Therefore, the main aim of this paper is to highlight the gaps and identify a relationship between hydropower and HDI in Nordic countries. This will be done by depending on hydroelectricity consumption and to what extent it helps the countries that are recognized as pioneers in the field to achieve higher rates of economic development. This study will be divided into five sections: Section 1 is the literature review that will be divided into theoretical and empirical framework, and background. Section 2 will handle the methodology, while Section 3 deals with the discussion, and finally, conclusion. Consequently, the conclusion will provide some policy adjustments to efficiently benefit from Nordic’s comparative advantage.

2. Literature Review

Due to the depletion of non-renewable resources and its negative implications on the environment, policymakers and economists give greater attention to the use of renewable resources and their impacts on human development. Thus the literature review will be divided into two main parts that will tackle the theoretical background besides the empirical literature.

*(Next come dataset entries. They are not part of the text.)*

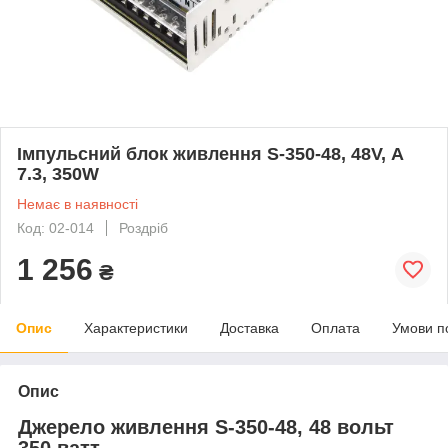
Імпульсний блок живлення S-350-48, 48V, А
7.3, 350W
Немає в наявності
Код: 02-014
Роздріб
1 256
₴
Опис
Характеристики
Доставка
Оплата
Умови п
Опис
Джерело живлення S-350-48, 48 вольт
350 ватт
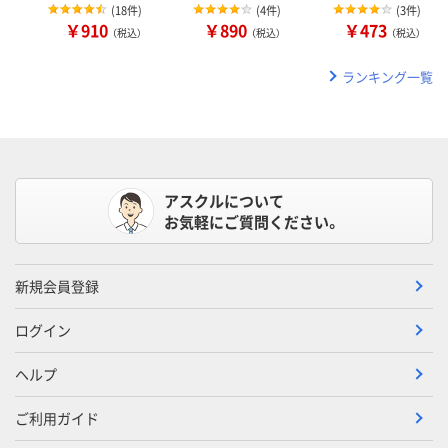
(
18件
)
(
4件
)
(
3件
)
￥910
￥890
￥473
（税込）
（税込）
（税込）
ランキング一覧
アスクルについて
お気軽にご質問ください。
新規会員登録
ログイン
ヘルプ
ご利用ガイド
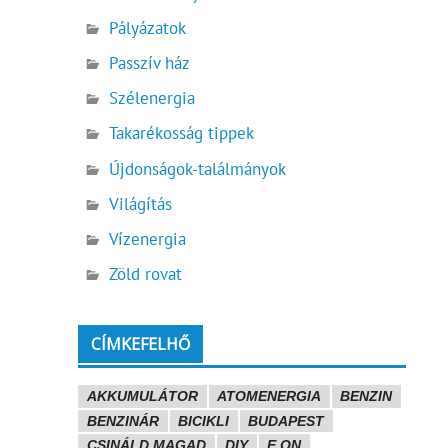
Pályázatok
Passzív ház
Szélenergia
Takarékosság tippek
Újdonságok-találmányok
Világítás
Vízenergia
Zöld rovat
CÍMKEFELHŐ
AKKUMULÁTOR
ATOMENERGIA
BENZIN
BENZINÁR
BICIKLI
BUDAPEST
CSINÁLD MAGAD
DIY
E.ON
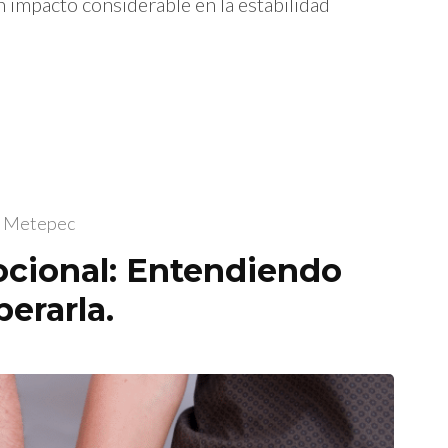
 impacto considerable en la estabilidad
al Metepec
cional: Entendiendo
erarla.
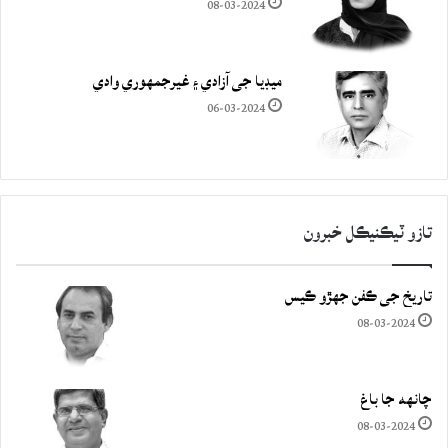
08-03-2024
ميڊيا جي آزادي ۽ غيرجمھوري وادي
06-03-2024
تازو ٽيڪنيڪل خبرون
تاريخ جي ڪفن جھڙو ڪيس
08-03-2024
چانهه جا باغ
08-03-2024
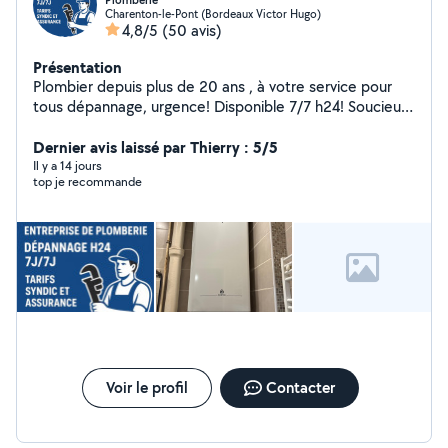
Plomberie
Charenton-le-Pont (Bordeaux Victor Hugo)
4,8/5
(50 avis)
Présentation
Plombier depuis plus de 20 ans , à votre service pour
tous dépannage, urgence! Disponible 7/7 h24! Soucieux
du détails , un travail propre est pour moi une priorité
absolue. Honnête et professionnel Mes tarifs sont
Dernier avis laissé par Thierry : 5/5
transparents et plus que correct pour une qualité
Il y a 14 jours
top je recommande
irréprochable. Factures et garantie pour tous mes
clients . Ma satisfaction passe par la vôtre .
Voir le profil
Contacter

2.1. Theoretical Framework

2.1.1. Theory of Comparative Advantage

The theory of comparative advantage vividly illustrates the idea of using all naturally available resources in favor of the production of one or more goods. Comparative advantage as a phenomenon was first introduced by the political economist, David Riccardo. It was first mentioned in his famous book “Principles of Political Economy and Taxation” published in 1817. Ricardo aimed to spread the ideology of international trade by producing more of what a country had readily available from various resources. When countries focus on producing things they are good at, it becomes easier to balance the negative impact of scarcity. Through trade, open economies have directly impacted many economies’ gross domestic production. According to (Costinot and Donaldson 2012), the only impracticality of Ricardo’s classical theory is that relative productivity and labor specialization cannot be observed nor quantified. Moreover, this causes a disequilibrium effect in the short run in terms of supply and demand. Additionally, Comparative advantage heavily depends on the relative firmness of financial systems, subsequently allowing economies to invest in technological requirements (Costinot 2009).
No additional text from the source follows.